States Restrict Welfare Buying
July 11, 2012
Under a new federal law, all states must prevent the use of cash benefits in liquor stores, gambling establishments and adult entertainment businesses by 2014. States that fail to establish policies face cuts in federal support, yet many states are finding the laws difficult to implement and enforce, says USA Today.
- Currently, 10 states have passed such laws that prohibit the use of assistance cash for spending on liquor, cigarettes, strip clubs, gambling and guns.
- Additionally, according to the National Conference of State Legislatures, at least 14 more states are considering such laws.
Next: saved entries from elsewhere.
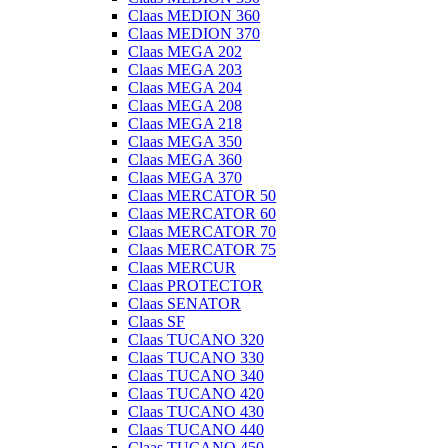
Claas MEDION 360
Claas MEDION 370
Claas MEGA 202
Claas MEGA 203
Claas MEGA 204
Claas MEGA 208
Claas MEGA 218
Claas MEGA 350
Claas MEGA 360
Claas MEGA 370
Claas MERCATOR 50
Claas MERCATOR 60
Claas MERCATOR 70
Claas MERCATOR 75
Claas MERCUR
Claas PROTECTOR
Claas SENATOR
Claas SF
Claas TUCANO 320
Claas TUCANO 330
Claas TUCANO 340
Claas TUCANO 420
Claas TUCANO 430
Claas TUCANO 440
Claas TUCANO 450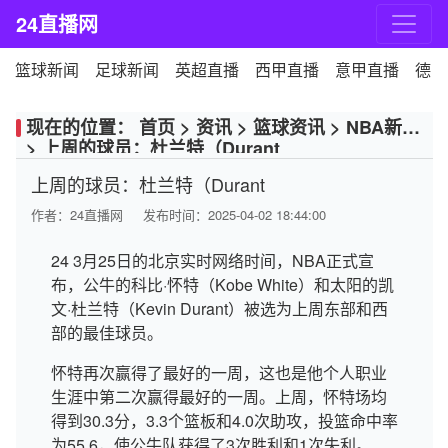
24直播网
篮球新闻
足球新闻
英超直播
西甲直播
意甲直播
德甲
现在的位置：
首页
>
资讯
>
篮球资讯
>
NBA新闻
>
上周的球员：杜兰特（Durant
上周的球员：杜兰特（Durant
作者：
24直播网
发布时间：2025-04-02 18:44:00
24 3月25日的北京实时网络时间，NBA正式宣
布，公牛的科比·怀特（Kobe White）和太阳的凯
文·杜兰特（Kevin Durant）被选为上周东部和西
部的最佳球员。
怀特再次赢得了最好的一周，这也是他个人职业
生涯中第二次赢得最好的一周。上周，怀特场均
得到30.3分，3.3个篮板和4.0次助攻，投篮命中率
为55.6，使公牛队获得了3次胜利和1次失利。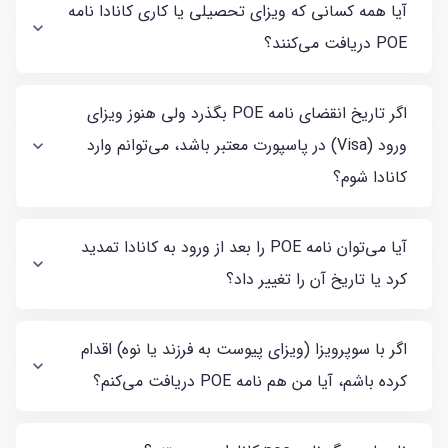
آیا همه کسانی که ویزای تحصیلی یا کاری کانادا نامه
POE دریافت می‌کنند؟
اگر تاریخ انقضای نامه POE بگذرد ولی هنوز ویزای
ورود (Visa) در پاسپورت معتبر باشد، می‌توانم وارد
کانادا شوم؟
آیا می‌توان نامه POE را بعد از ورود به کانادا تمدید
کرد یا تاریخ آن را تغییر داد؟
اگر با سوپرویزا (ویزای پیوست به فرزند یا نوه) اقدام
کرده باشم، آیا من هم نامه POE دریافت می‌کنم؟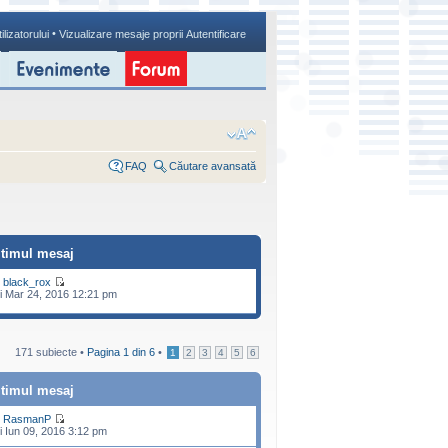
•
ilizatorului
Vizualizare mesaje proprii
Autentificare
FAQ
Căutare avansată
ltimul mesaj
e
black_rox
i Mar 24, 2016 12:21 pm
171 subiecte •
Pagina
1
din
6
•
1
2
3
4
5
6
ltimul mesaj
e
RasmanP
i Iun 09, 2016 3:12 pm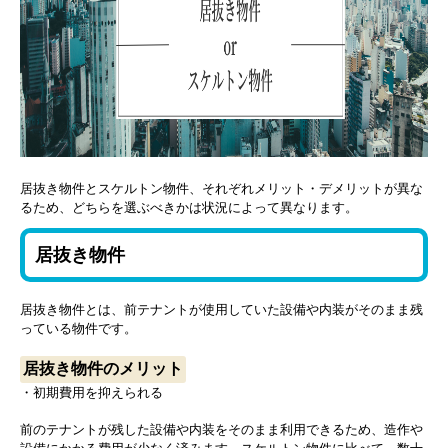
居抜き物件とスケルトン物件、それぞれメリット・デメリットが異な
るため、どちらを選ぶべきかは状況によって異なります。
居抜き物件
居抜き物件とは、前テナントが使用していた設備や内装がそのまま残
っている物件です。
居抜き物件のメリット
・初期費用を抑えられる
前のテナントが残した設備や内装をそのまま利用できるため、造作や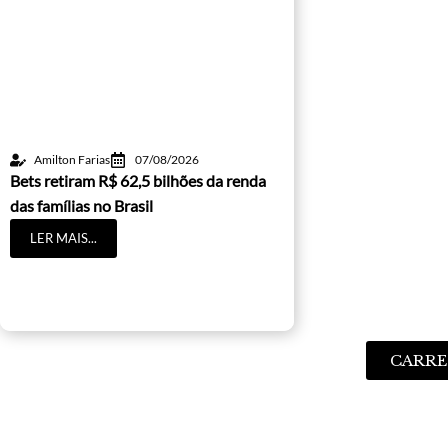
Amilton Farias
07/08/2026
Bets retiram R$ 62,5 bilhões da renda
das famílias no Brasil
LER MAIS...
CARRE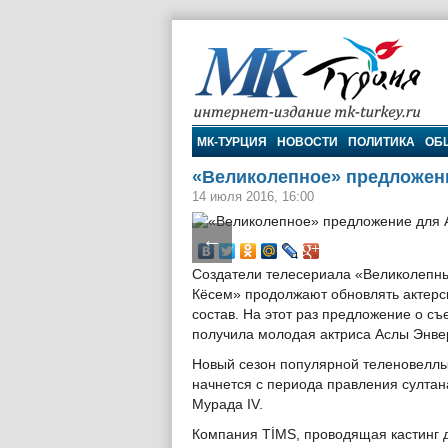
МК-Турция
МК-ТУРЦИЯ
НОВОСТИ
ПОЛИТИКА
ОБ
«Великолепное» предложен
14 июля 2016, 16:00
←
Создатели телесериала «Великолепны
Кёсем» продолжают обновлять актерс
состав. На этот раз предложение о съ
получила молодая актриса Аслы Энве
Новый сезон популярной теленовелл
начнется с периода правления султан
Мурада IV.
Компания TİMS, проводящая кастинг д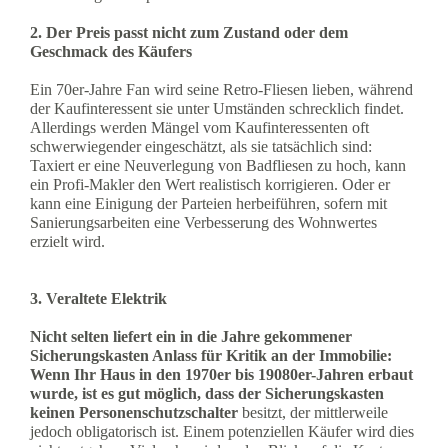
2. Der Preis passt nicht zum Zustand oder dem
Geschmack des Käufers
Ein 70er-Jahre Fan wird seine Retro-Fliesen lieben, während
der Kaufinteressent sie unter Umständen schrecklich findet.
Allerdings werden Mängel vom Kaufinteressenten oft
schwerwiegender eingeschätzt, als sie tatsächlich sind:
Taxiert er eine Neuverlegung von Badfliesen zu hoch, kann
ein Profi-Makler den Wert realistisch korrigieren. Oder er
kann eine Einigung der Parteien herbeiführen, sofern mit
Sanierungsarbeiten eine Verbesserung des Wohnwertes
erzielt wird.
3. Veraltete Elektrik
Nicht selten liefert ein in die Jahre gekommener
Sicherungskasten Anlass für Kritik an der Immobilie:
Wenn Ihr Haus in den 1970er bis 19080er-Jahren erbaut
wurde, ist es gut möglich, dass der Sicherungskasten
keinen Personenschutzschalter
besitzt, der mittlerweile
jedoch obligatorisch ist. Einem potenziellen Käufer wird dies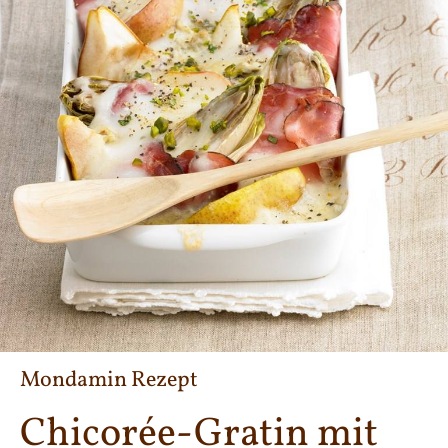
Mondamin Rezept
Chicorée-Gratin mit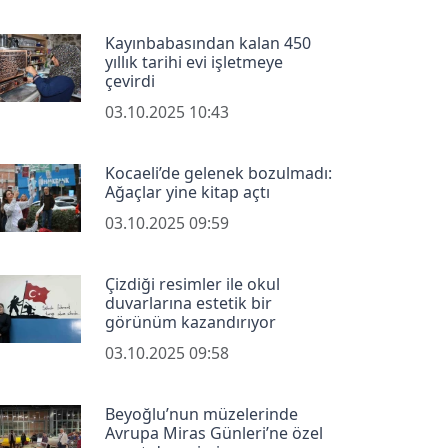
Kayınbabasından kalan 450
yıllık tarihi evi işletmeye
çevirdi
03.10.2025 10:43
Kocaeli’de gelenek bozulmadı:
Ağaçlar yine kitap açtı
03.10.2025 09:59
Çizdiği resimler ile okul
duvarlarına estetik bir
görünüm kazandırıyor
03.10.2025 09:58
Beyoğlu’nun müzelerinde
Avrupa Miras Günleri’ne özel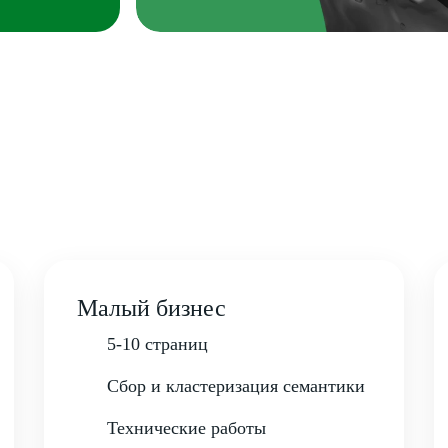
Малый бизнес
5-10 страниц
Сбор и кластеризация семантики
Технические работы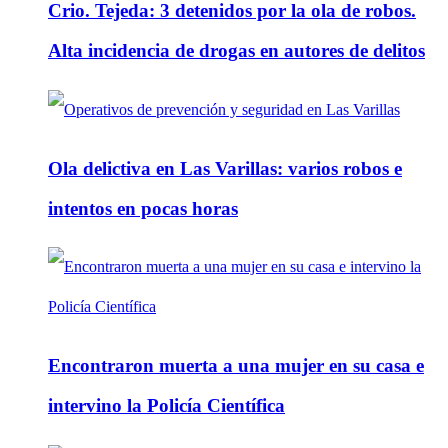
Crio. Tejeda: 3 detenidos por la ola de robos.
Alta incidencia de drogas en autores de delitos
Ola delictiva en Las Varillas: varios robos e
intentos en pocas horas
Encontraron muerta a una mujer en su casa e
intervino la Policía Científica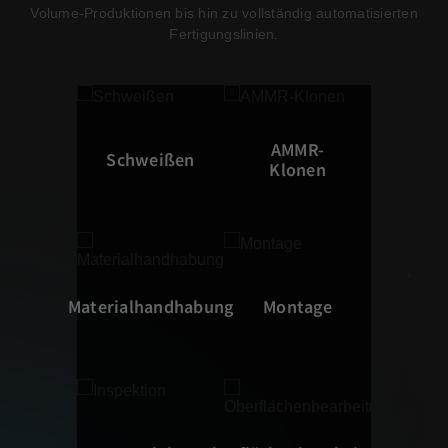
Volume-Produktionen bis hin zu vollständig automatisierten
Fertigungslinien.
AMMR-
Schweißen
Klonen
Materialhandhabung
Montage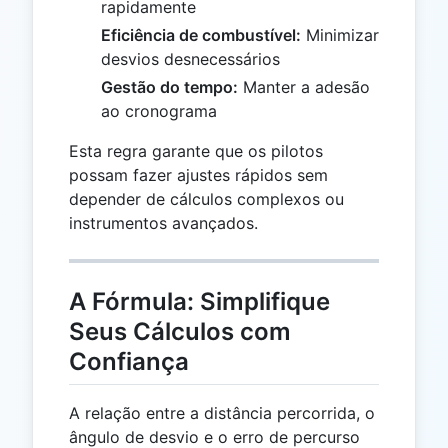
rapidamente
Eficiência de combustível:
Minimizar
desvios desnecessários
Gestão do tempo:
Manter a adesão
ao cronograma
Esta regra garante que os pilotos
possam fazer ajustes rápidos sem
depender de cálculos complexos ou
instrumentos avançados.
A Fórmula: Simplifique
Seus Cálculos com
Confiança
A relação entre a distância percorrida, o
ângulo de desvio e o erro de percurso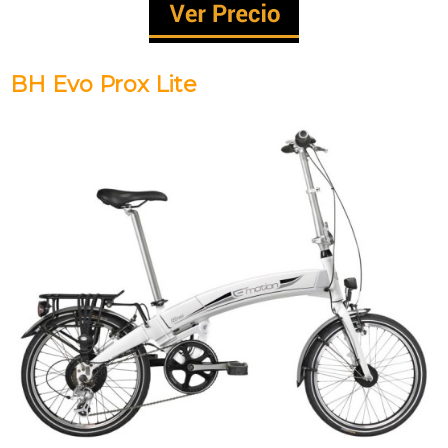
BH Evo Prox Lite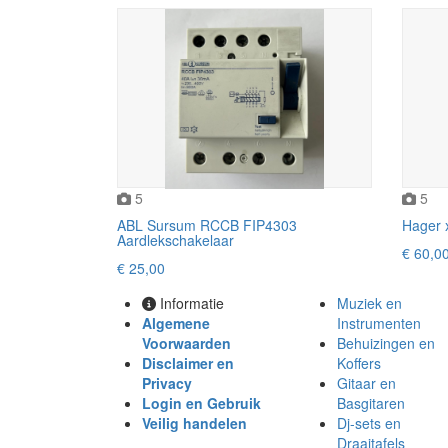
5
5
ABL Sursum RCCB FIP4303
Hager 
Aardlekschakelaar
€ 60,0
€ 25,00
Informatie
Muziek en
Algemene
Instrumenten
Voorwaarden
Behuizingen en
Disclaimer en
Koffers
Privacy
Gitaar en
Login en Gebruik
Basgitaren
Veilig handelen
Dj-sets en
Draaitafels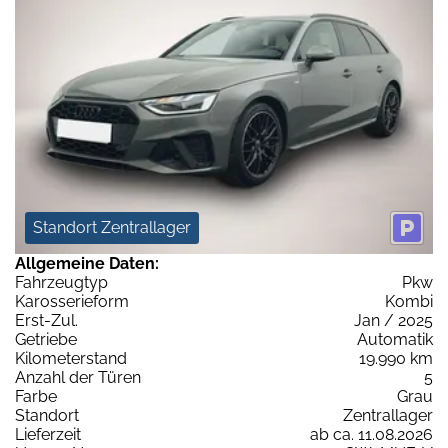
Standort Zentrallager
Allgemeine Daten:
Fahrzeugtyp
Pkw
Karosserieform
Kombi
Erst-Zul.
Jan / 2025
Getriebe
Automatik
Kilometerstand
19.990 km
Anzahl der Türen
5
Farbe
Grau
Standort
Zentrallager
Lieferzeit
ab ca. 11.08.2026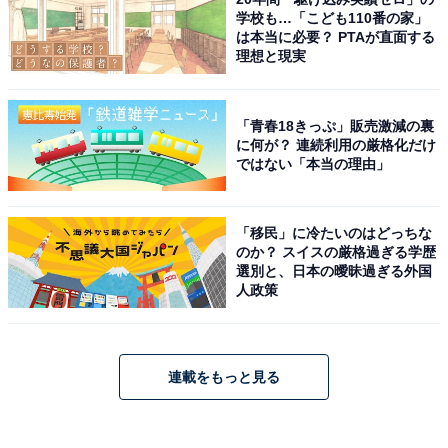
学校も…「こども110番の家」
は本当に必要？ PTAが直面する
理想と現実
「青春18きっぷ」販売激減の裏
に何が？ 連続利用の厳格化だけ
ではない「本当の理由」
「移民」に冷たいのはどっちな
のか？ スイスの厳格過ぎる学歴
選別と、日本の曖昧過ぎる外国
人政策
連載をもっと見る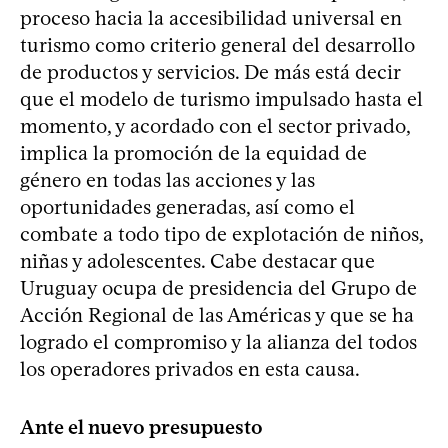
proceso hacia la accesibilidad universal en
turismo como criterio general del desarrollo
de productos y servicios. De más está decir
que el modelo de turismo impulsado hasta el
momento, y acordado con el sector privado,
implica la promoción de la equidad de
género en todas las acciones y las
oportunidades generadas, así como el
combate a todo tipo de explotación de niños,
niñas y adolescentes. Cabe destacar que
Uruguay ocupa de presidencia del Grupo de
Acción Regional de las Américas y que se ha
logrado el compromiso y la alianza del todos
los operadores privados en esta causa.
Ante el nuevo presupuesto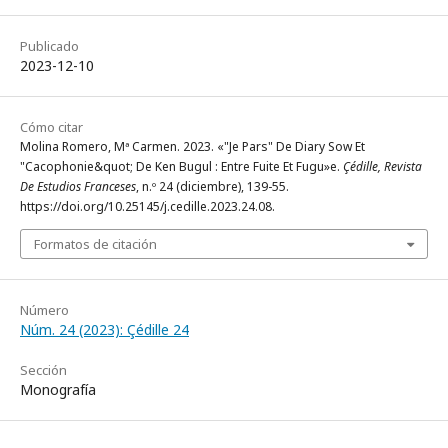
Publicado
2023-12-10
Cómo citar
Molina Romero, Mª Carmen. 2023. «"Je Pars" De Diary Sow Et
"Cacophonie&quot; De Ken Bugul : Entre Fuite Et Fugu»e.
Çédille, Revista
De Estudios Franceses
, n.º 24 (diciembre), 139-55.
https://doi.org/10.25145/j.cedille.2023.24.08.
Formatos de citación
Número
Núm. 24 (2023): Çédille 24
Sección
Monografía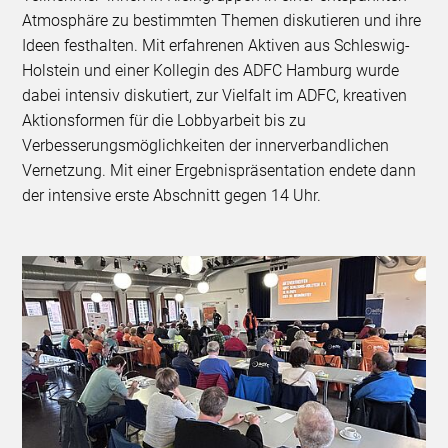
Atmosphäre zu bestimmten Themen diskutieren und ihre
Ideen festhalten. Mit erfahrenen Aktiven aus Schleswig-
Holstein und einer Kollegin des ADFC Hamburg wurde
dabei intensiv diskutiert, zur Vielfalt im ADFC, kreativen
Aktionsformen für die Lobbyarbeit bis zu
Verbesserungsmöglichkeiten der innerverbandlichen
Vernetzung. Mit einer Ergebnispräsentation endete dann
der intensive erste Abschnitt gegen 14 Uhr.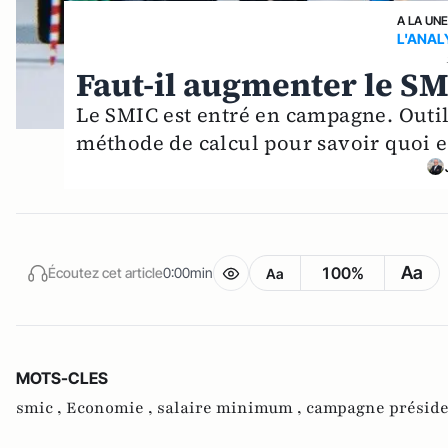
A LA UN
L'ANAL
Faut-il augmenter le SM
Le SMIC est entré en campagne. Outil p
méthode de calcul pour savoir quoi en
Aa
100%
Écoutez cet article
0:00min
Aa
MOTS-CLES
smic ,
Economie ,
salaire minimum ,
campagne préside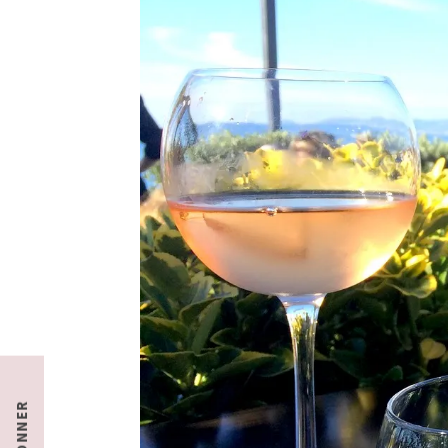
S'ABONNER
- Such laws are spurred by anecdotal and empirical evidence of welfare recipients withdrawing thousands of dollars from ATMs in casinos, liquor stores and strip clubs.
These laws seek to force assistance recipients to use dollars on goods for which they are intended. While food stamps are provided for the purchase of food, welfare cash is supposed to be for non-food necessities. To support this need, ample federal and state funding is provided.
- Last year, 4.4 million people received cash benefits ranging from $200 to $1,000 a month, paid by federal and state governments.
- The federal government share was more than $16.5 billion.
In response to the federal mandate and subsequent legislative action on the state level, enforcement programs are responding that the law is difficult to police.
- There is little that enforcement measures can do to prevent welfare recipients from withdrawing cash in an innocuous location and spending that cash elsewhere.
- Additionally, those goods prohibited from purchase can be purchased in tandem with necessities, making the purchase as a whole appear legitimate.
In Massachusetts, clients must pay back misused money, and store owners who knowingly let welfare recipients spend the money on prohibited items can be fined up to $1,000. However, even this unique measure hasn't resulted in any progress toward a solution.